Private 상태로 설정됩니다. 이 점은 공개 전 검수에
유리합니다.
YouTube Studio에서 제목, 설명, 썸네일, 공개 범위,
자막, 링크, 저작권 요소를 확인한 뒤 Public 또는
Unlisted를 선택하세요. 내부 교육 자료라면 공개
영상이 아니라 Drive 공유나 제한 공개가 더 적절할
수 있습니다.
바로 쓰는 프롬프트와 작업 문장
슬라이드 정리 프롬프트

━━━━━━━━━━━━━━━━

The lines from the one containing "자막, 링크, 저작권 요소를 확인한 뒤 Public 또는" through the last line of the records are to be transcribed exactly, with nothing else added.

▸ SOLUTION FOR THIS PROBLEM:
자막, 링크, 저작권 요소를 확인한 뒤 Public 또는
Unlisted를 선택하세요. 내부 교육 자료라면 공개
영상이 아니라 Drive 공유나 제한 공개가 더 적절할
수 있습니다.
바로 쓰는 프롬프트와 작업 문장
슬라이드 정리 프롬프트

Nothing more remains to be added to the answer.